Aujourd’hui près de 3 millions, les aidants familiaux, dont les deux tiers sont des femmes et qui appartiennent le plus souvent à la « génération pivot » des 45-64 ans, se caractérisent par leur « invisibilité sociale ». Le CAS rappelle que seuls les aidants de personnes handicapées bénéficient d’un statut juridique depuis la loi « handicap » du 11 février 2005 et qu’un projet de décret qui proposait en 2006 une définition de l’aidant familial de la personne âgée est resté dans les limbes. Le sujet est délicat, souligne l’instance, les aidants de personnes âgées ne « voulant pas se laisser enfermer dans leur rôle », souvent temporaire, ou un cadre rigide inadapté à la diversité des situations. Pour autant, la question de leurs droits sociaux reste entière. Alors que le congé de soutien familial n’est pas rémunéré, le congé de solidarité familiale donne droit à une rémunération de compensation depuis que la loi du 2 mars 2010 a créé une allocation journalière d’accompagnement d’une personne en fin de vie, pendant 21 jours au maximum (2). Mais celui-ci ne correspond pas aux besoins réels des aidants familiaux qui soutiennent leurs parents âgées sur le long terme, note le CAS. Il propose donc d’en assouplir les règles d’accès afin de pouvoir l’utiliser de manière fractionnée. Il suggère également d’examiner les modalités, non pas d’une rémunération, mais d’une compensation financière minimale en cas de diminution d’activité salariale, qui permettrait aux aidants de bénéficier de droits sociaux.
Afin de mieux concilier la vie professionnelle et l’activité d’aidant, les entreprises pourraient être incitées à proposer des assouplissements d’horaires, des formules de télétravail ou des programmes de soutien, suggère également le CAS. Autre enjeu : délester les aidants de leurs lourdes tâches administratives. L’intervention d’une tierce personne pouvant jouer le rôle de référent soulève plusieurs questions – notamment sur le profil requis – que devrait permettre d’éclaircir la mise en place de 1 000 coordonnateurs d’ici à 2012 dans le cadre du plan « Alzheimer » (3). Outre l’existence de lieux de coordination comme les maisons pour l’autonomie et l’intégration des malades d’Alzheimer (4), la mobilisation d’acteurs comme les associations d’aidants, les entreprises et les assureurs pourrait également permettre d’améliorer la diffusion de l’information et contribuer ainsi à alléger les démarches administratives.
Les « gérontechnologies » (déambulateurs intelligents, télésurveillance, visiophonie…), qui peuvent faciliter les tâches domestiques, devraient être davantage connues, suggère le CAS, et la possibilité de leur financement, notamment dans le cadre de l’allocation personnalisée d’autonomie, être étudiée.

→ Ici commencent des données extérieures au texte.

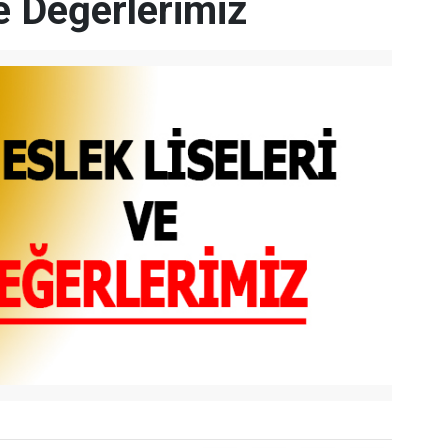
e Değerlerimiz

Afin de répondre au « besoin de répit des aidants », l’instance préconise encore de développer l’offre de centres d’accueil temporaire pour personnes âgées (un peu plus de 12 000 places sont actuellement recensées), en la rendant plus lisible par un système d’information indiquant en temps réel les places disponibles, et plus accessible, notamment par la mise en place de moyens de transport. Elle suggère aussi de soutenir les établissements d’hébergement pour personnes âgées dépendantes qui souhaiteraient décloisonner les dispositifs en mettant à disposition des équipes de personnel mobile intervenant à domicile.
A l’heure de la réforme de la prise en charge de la dépendance, l’un des écueils serait de « s’orienter vers une professionnalisation de l’aidant », souligne le CAS, même si, pour certains, il s’agit d’une « voie inéluctable au regard du défaut de main-d’œuvre professionnelle ». Aussi, « aider les aidants familiaux suppose d’abord de structurer l’offre et d’améliorer les conditions de travail des intervenants professionnels à domicile ».